Con el paso de los días:
- comenzamos a sudar antes;
- distribuimos mejor el sudor;
- disipamos calor con más facilidad;
- reducimos el riesgo de sobrecalentamiento.
Estas adaptaciones pueden parecer poco importantes, pero tienen un efecto directo sobre el rendimiento.
Cuanto menos esfuerzo necesita el cuerpo para enfriarse, más energía queda disponible para correr.
También aumenta el volumen plasmático
Aunque el término suene técnico, la idea es sencilla.

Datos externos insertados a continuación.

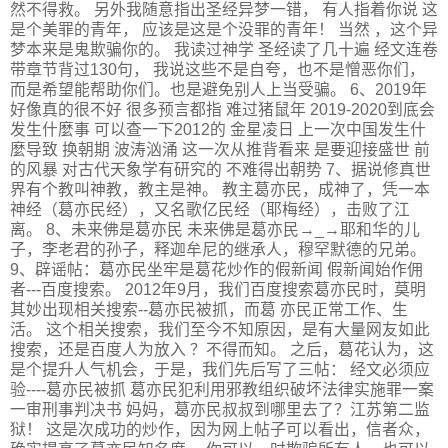
然不得救。 另外我随意指出圣经异梦一错， 有人指着你说 这
是个美罪的青年， 应该是这是个没罪的青年！ 当然 ，这个异
梦本来是鬼欺骗你的。 我读过神学 圣经读了几十遍 经文连卷
带章节背过130句， 我说这些不是自夸，也不是憎恶你们，
而是希望能帮助你们。也是避免别人上当受骗。 6、2019年
好像真的很不好 很多预言都指 难过猪鼠年 2019-2020到底会
发生什麼事 可以查一下2012的 金星凌日 上一次中国发生什
麼导致 换朝期 波涛汹涌 这一次从推背看来 是要迎接盛世 前
的风暴 对古代天象学有研究的 不难得出朝势 7、据说修真世
界有个教叫神教，教主是神。 教主葛亦民，成神了，凭一本
神经（葛亦民经），又名歌亿民经（耶梅经），击败了江
离。 8、未来佛是葛亦民 未来佛是葛亦民→_→耶和华的儿
子，李老君的孙子，释迦牟尼的继承人，穆罕默德的兄弟。
9、辟谣帖：葛亦民坐牢是葛花炒作的假新闻 假新闻始作佣
者---百度搜索。 2012年9月，我们百度搜索葛亦民时，莫明
其妙出现相关搜索--葛亦民被抓，而葛 亦民正常工作、生
活。 这个相关搜索，我们至今不知原因，是有大量网友如此
搜索，还是百度人为放入 ？不得而知。 之后，葛花认为，这
是个提升人气机会，于是，我们先后写了三帖： 经文必须应
验----葛亦民被抓 葛亦民犯利用邪教组织破坏法律实施罪一案
一审刑事判决书 妈妈，葛亦民叔叔到哪里去了？江苏第二监
狱！ 这是次成功的炒作，因为网上帖子可以看出，信者众，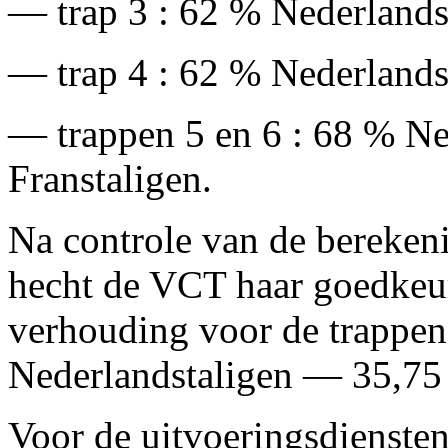
— trap 3 : 62 % Nederlands
— trap 4 : 62 % Nederlands
— trappen 5 en 6 : 68 % N
Franstaligen.
Na controle van de bereken
hecht de VCT haar goedkeur
verhouding voor de trappen
Nederlandstaligen — 35,75 
Voor de uitvoeringsdienste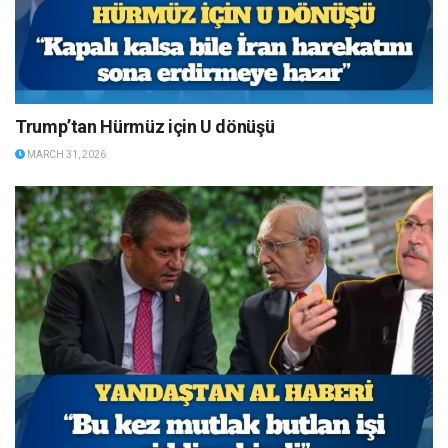
Trump’tan Hürmüz için U dönüşü
MARCH 31, 2026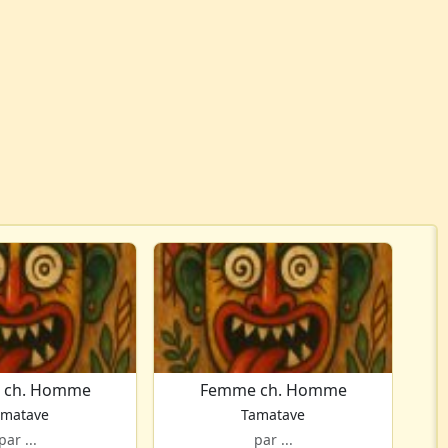
 ch. Homme
Femme ch. Homme
amatave
Tamatave
par ...
par ...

Durante la aclimatación al calor suele aumentar el volumen de plasma sanguíneo.
Esto facilita el transporte de oxígeno y mejora la circulación.
En la práctica, muchos corredores observan posteriormente:
- pulsaciones más estables;
- mejor sensación de control;
- menor percepción de esfuerzo;
- mayor capacidad para sostener ritmos cómodos.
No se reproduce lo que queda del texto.